Software engineering salaries in Canada are half what you get from a top-flight US company (e.g., Google, Facebook, etc).

Cost of living isn't that cheap either. Vancouver is an enormously expensive city to live in, and Toronto while cheaper also suffers from low software wages.


Let's say you knew someone who was granted an H1B1 visa based on a combination of some university education (but without getting a degree) and years of relevant experience in the field. Would this person stand a chance of being granted permanent residency?


If your company is prepared to sponsor you for a Green Card (permanent residency) then yes your chances are likely very good. However, be prepared to be in process for a number of years - if the H1B1 expires and you are in Green Card process then you can get extensions, but if your application is then bounced for any reason you are visa-less. The process is stressful, but mostly just paperwork. Get a good immigration lawyer and make sure they do their homework . Good luck!


There are routes to permanent residency that don't require a degree - basically the only routes that absolutely require it are EB2 'advanced degree', or using a degree as evidence of 'exceptional ability', EB3 'professional' and EB1b 'outstanding professors and researchers'. Admittedly EB2 is probably the standard route for H1B holders, but there's also EB1a and EB1c if you qualify, and there's always good old EB3 'skilled worker', if you have time on your hands, or EB2 'exceptional ability' based on non-academic evidence. Or try getting married to an American.

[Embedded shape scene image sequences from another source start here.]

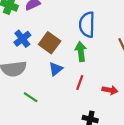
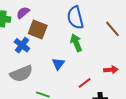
brown square: (50, 43) -> (38, 30), moved
red line: (80, 83) -> (85, 83), moved, turned 48

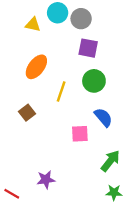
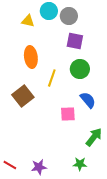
orange ellipse: (36, 67) -> (31, 57), turned -45
brown square: (27, 113) -> (23, 96), size x1.5
purple star: (46, 180) -> (39, 167), moved
green star: (114, 193) -> (80, 164), moved

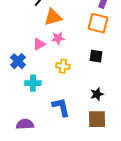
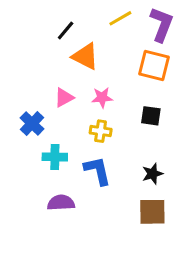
orange triangle: (53, 17) -> (85, 56), turned 42
pink star: (58, 38) -> (102, 98), moved
blue L-shape: (61, 107) -> (98, 171), moved
purple semicircle: (25, 124) -> (61, 203), moved

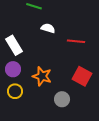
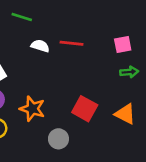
red line: (76, 41) -> (72, 43), moved

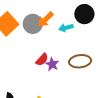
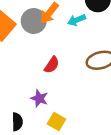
purple star: (52, 64) -> (39, 98), moved

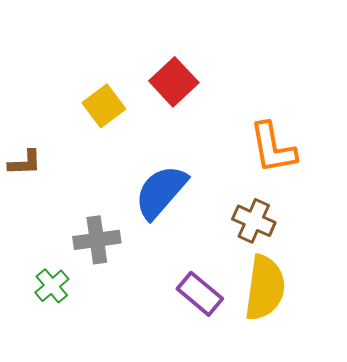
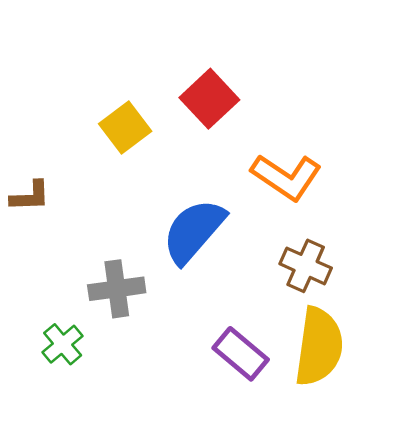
orange L-shape: (273, 148) -> (286, 177), moved, turned -46

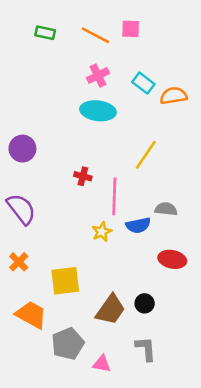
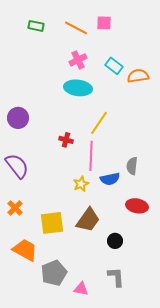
yellow line: (146, 155) -> (99, 123), moved
gray semicircle: (166, 209) -> (132, 166), turned -90
brown trapezoid: (111, 310) -> (88, 220), moved

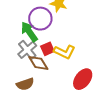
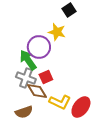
gray cross: (27, 50) -> (26, 78), turned -30
yellow L-shape: (65, 52) -> (60, 102), moved

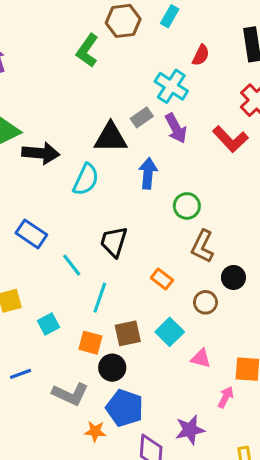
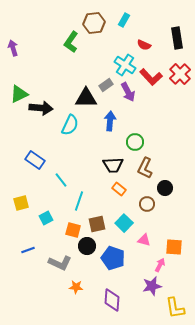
red semicircle: (201, 55) -> (144, 45), turned 88
red L-shape: (230, 139) -> (151, 77), moved
black trapezoid: (114, 242) -> (113, 165), moved, turned -110
blue pentagon: (125, 408) -> (113, 258), moved
purple star: (190, 430) -> (152, 286), moved

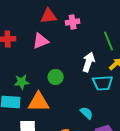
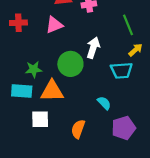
white arrow: (89, 62) -> (93, 48), moved
green circle: (56, 77) -> (70, 64), size x1.5

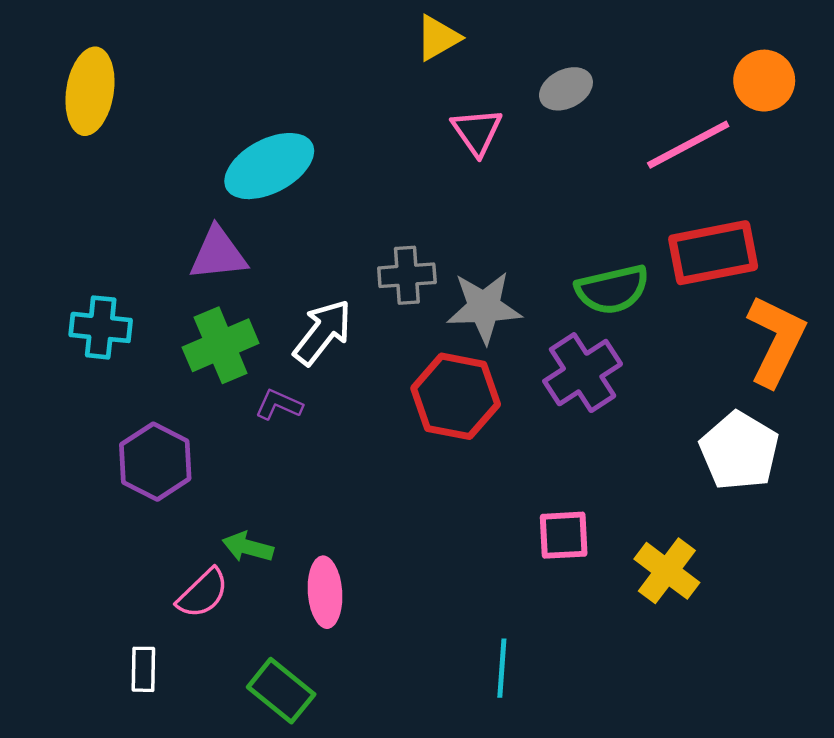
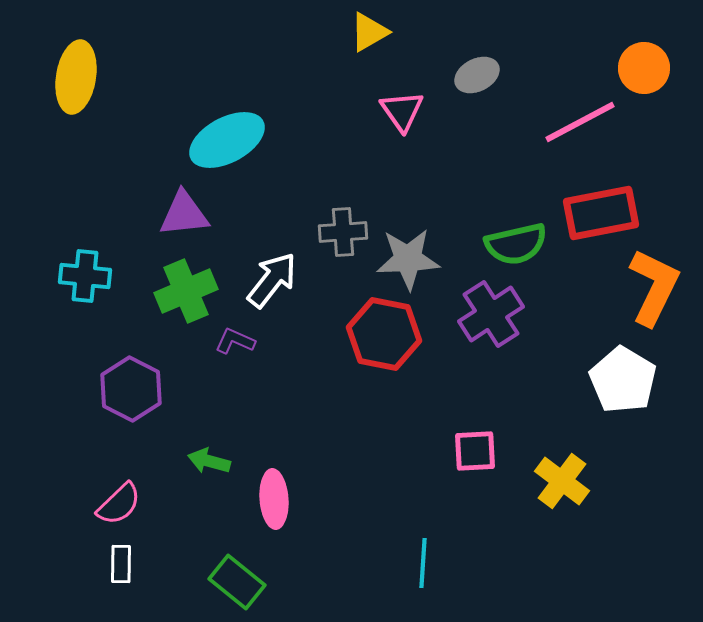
pink semicircle: (203, 593) -> (119, 504), moved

What do you do while waiting for a permanent residency? do you have a visa sponsored by your employer or do you go out and back in every 3 months? (I'm a non-US looking to come to the US to launch a business)


Yep, your employer sponsors you using an H1-B. Not sure how this works out when you are the employer, but I think it depends upon level of investment or something.


This is controversial but it is my personal experience: As a non-white, living in Germany is hard; the level of bigotry and racism in my opinion makes the nuisance of the US visa system negligible. Most tech immigrants are non-whites so I think a debate over immigration should take into account the quality of life for the techies and their family. Sure the US still have a lot to do to improve its visa system, but the American way of life and its people, makes the US the most attractive place to go for non-whites techies.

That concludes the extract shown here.